The ten-year outlook for private equity in Asia is looking better than the last decade, according to KKR partner Ashish Shastry.
“I’m more optimistic about private equity in Asia in the next 10 years, versus the last 10 years,” Shastry said, speaking at an investment forum organised by private capital platform Moonfare.
There are significant opportunities, particularly for buyout and control transactions in Asia, driven by the region’s evolving dynamics over the last five to seven years. Growth equity deals have tended to dominate the region’s private equity transactions.
“Emerging markets used to be a minority investing game. That’s changed,” said Shastry, who serves as co-head of private equity for KKR Asia Pacific, and head of Southeast Asia.
For instance, in 2019, KKR led a consortium that included GIC to invest $685 million in Metro Pacific Hospitals, the largest hospital group in the Philippines. The investment will help the group expand; it has since grown to 20 hospitals from 14 at the time of the transaction, Shastry noted.

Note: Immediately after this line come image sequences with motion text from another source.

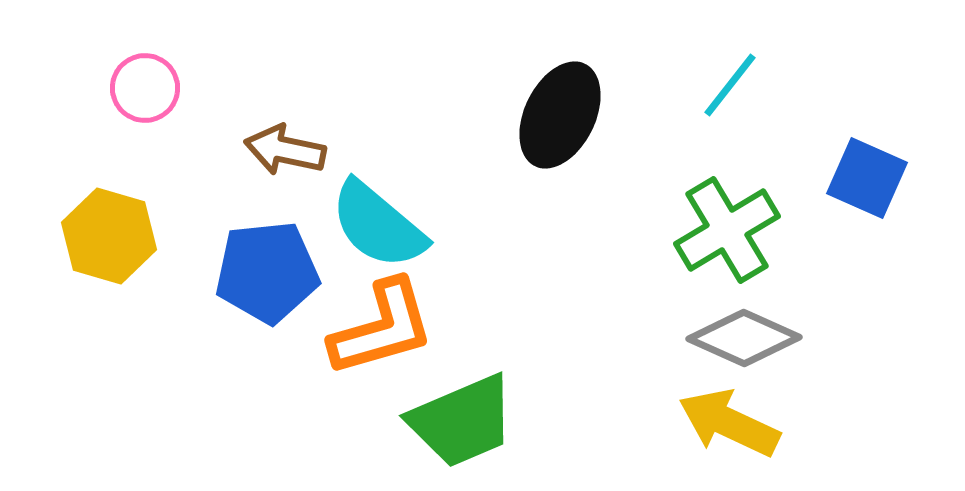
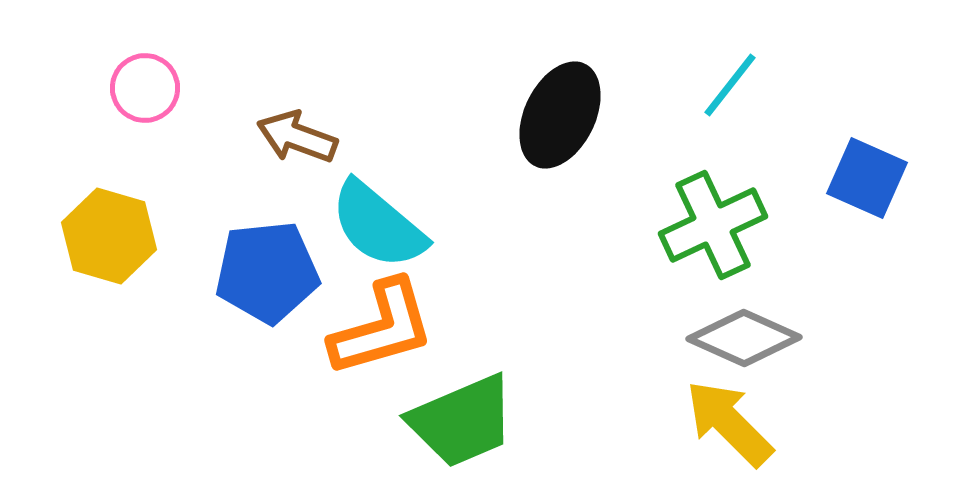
brown arrow: moved 12 px right, 13 px up; rotated 8 degrees clockwise
green cross: moved 14 px left, 5 px up; rotated 6 degrees clockwise
yellow arrow: rotated 20 degrees clockwise
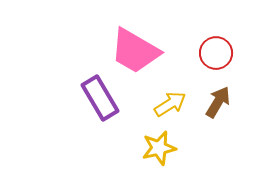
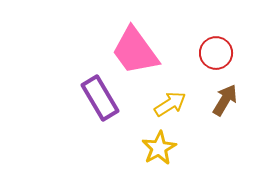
pink trapezoid: rotated 24 degrees clockwise
brown arrow: moved 7 px right, 2 px up
yellow star: rotated 16 degrees counterclockwise
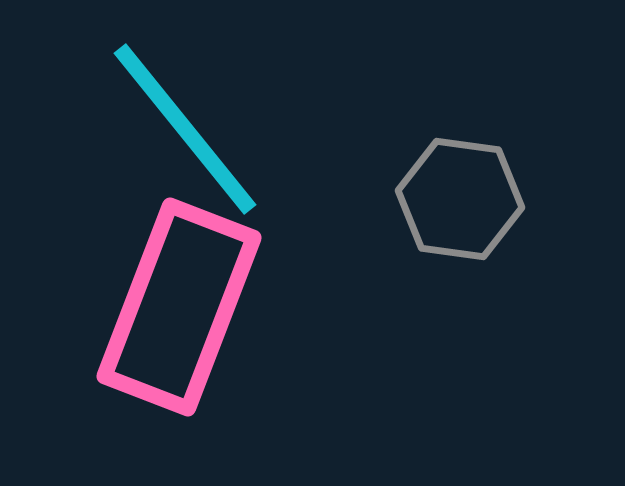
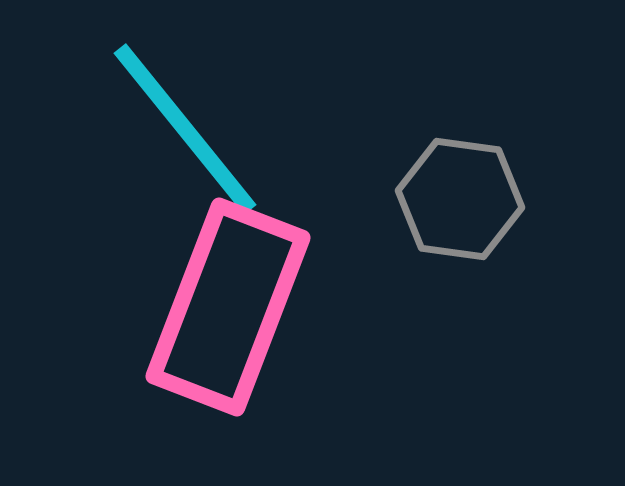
pink rectangle: moved 49 px right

With control investments, “the [PE] playbook has become predictable and almost Westernised,” Shastry said. “That’s what’s really changed – how we’re driving value creation.”
Another driver of the private equity industry’s growth is Japanese conglomerates divesting non-core assets. “Out of the 10 largest buyouts in Japan in the last five years, KKR has done eight of them,” Shastry noted. “Japan is a huge opportunity.”
The deals KKR has done in Japan include acquiring Hitachi Transport System, and the $1.67 billion carve-out in 2014 of Panasonic Healthcare, which was then listed on the Tokyo Stock Exchange in October 2021.
Still, there remain broader concerns that could impact investors, Shastry noted, pointing to geopolitical tensions and policy risks, as well as tightening liquidity conditions.
Against that backdrop, one sector that could turn attractive this year is tech, Shastry said, owing to “capital scarcity”, as investors shy away after a volatile year.
KKR is currently deploying from its Asian Fund IV, a 2020 vintage fund that closed in September 2021 above the target at $15 billion.